Alexandre Faro : Nous sommes dans l’attente d’une décision du préfet, qui devrait intervenir en septembre ou octobre prochain. En matière de police administrative, ce n’est pas sous la forme d’une plainte que notre action sera menée. C’est l’acte administratif du préfet que l’on attaquera en justice si APRR obtient gain de cause pour construire sa centrale d’enrobage à chaud afin de fabriquer du bitume pour entretenir les routes et autoroutes.
Pourquoi le projet ne passe-t-il pas auprès de la population ?

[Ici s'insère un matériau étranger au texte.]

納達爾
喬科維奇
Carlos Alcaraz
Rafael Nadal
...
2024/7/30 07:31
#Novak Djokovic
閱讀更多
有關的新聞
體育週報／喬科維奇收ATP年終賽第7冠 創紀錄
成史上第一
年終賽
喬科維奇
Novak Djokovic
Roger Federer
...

Cela se passe presque de commentaires : la dangerosité et le caractère nuisible du projet ne sont plus à démontrer. APRR veut installer son usine de manière fixe à quelques mètres des premières habitations, et sur un site inscrit sur la carte communale comme inconstructible. Les gaz toxiques et pour la plupart cancérigènes qui s’en échappent font beaucoup craindre pour la santé des riverains et l’état des cultures environnantes, sans oublier le risque d’explosion qui est plus que sous-estimé.

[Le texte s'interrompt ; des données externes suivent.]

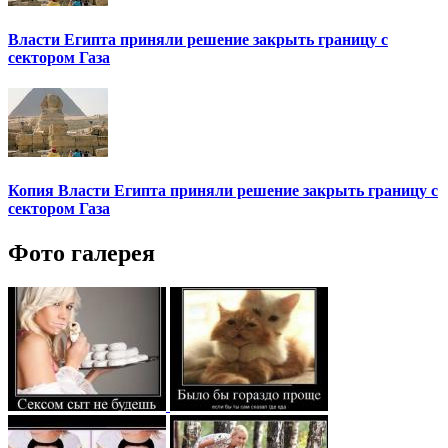
Власти Египта приняли решение закрыть границу с
сектором Газа
Копия Власти Египта приняли решение закрыть границу с
сектором Газа
Фото галерея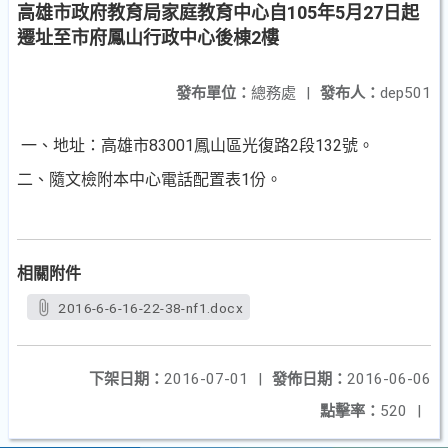
高雄市政府教育局家庭教育中心自105年5月27日起
遷址至市府鳳山行政中心後棟2樓
發布單位：
總務處
|
發布人：
dep501
一、地址：高雄市83001鳳山區光復路2段132號。
二、隨文檢附本中心電話配置表1份。
相關附件
2016-6-6-16-22-38-nf1.docx
下架日期：
2016-07-01
|
發佈日期：
2016-06-06
點擊率：
520
|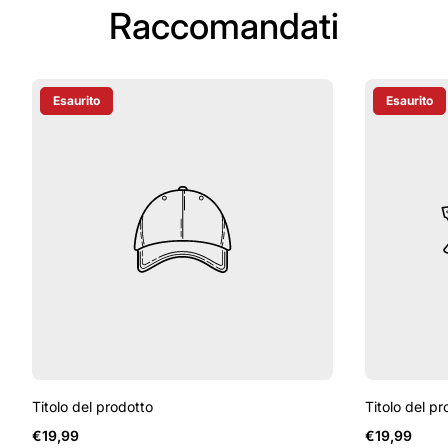
Raccomandati
Esaurito
Esaurito
Etichetta Del Prodotto:
Etichetta D
Titolo del prodotto
Titolo del pr
Prezzo
Prezzo
€19,99
€19,99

Malgré les réserves expresses et indissociables émises par la commissaire enquêtrice qui a expliqué que le projet n’était pas acceptable en l’état, ce dernier à quand même eu un avis favorable. Comment l’expliquer ?
Dans la pratique, un commissaire enquêteur ne doit pas être un frein à un projet et donne dans la majorité des cas un avis favorable. S’il se met à faire l’inverse, il ne va plus avoir beaucoup de boulot… Pour ma part, j’interprète la liste importante de réserves comme un avis défavorable. Le dossier fourni par APRR n’est pas complet et fourmille d’inexactitudes, les habitants n’ont absolument pas été sondés et l’impact sur la santé et l’environnement n’a pas été suffisamment évalué. Il faut savoir que c’est avant tout pour faire des économies que Le Puy, situé à proximité de l’autoroute, a été choisi par APRR.
Pourtant, APRR était déjà présent à Le Puy par le passé et n’avait pas semblé susciter une telle levée de boucliers…
Je peux vous dire que des habitants étaient allés se plaindre auprès de l’ancien maire de l’unité mobile qui avait été mise en place par APRR lors des années précédentes. Malgré le caractère plus occasionnel de celle-ci, la pollution sonore et toxique avait été ressentie. Mais à l’époque, APRR avait réussi à rendre son projet d’usine fixe acceptable par le conseil municipal, avec des arguments comme la création d’emplois, la taxe professionnelle, bref, beaucoup de retombées positives pour la commune sans que la question des nuisances ne soit vraiment abordée. C’est plus facile que de convaincre plusieurs centaines d’habitants en colère…
Comment évaluez-vous la détermination des habitants à combattre le projet ?
APRR ne s’attendait pas à une telle résistance. Il faut dire que les conséquences sur la vie de la population de Le Puy seraient énormes. Cela ne relève pas seulement du domaine de la santé publique et de l’écologie. C’est l’impact patrimonial qui va en prendre un sacré coup. Nombreux sont ceux qui se sont endettés pour construire une belle maison à la campagne pour pouvoir vivre paisiblement. À partir du moment où une maison se construit à côté de chez soi, la pierre ne vaut plus rien, le bien immobilier est dévalué et invendable… Ce projet est vécu comme une véritable agression par les habitants, et il est impossible selon moi de le mener contre l’avis général des citoyens. Autant vous dire que nous sommes dans les starting-blocks pour attaquer la décision du préfet si par malheur, ce dernier venait à donner raison à APRR.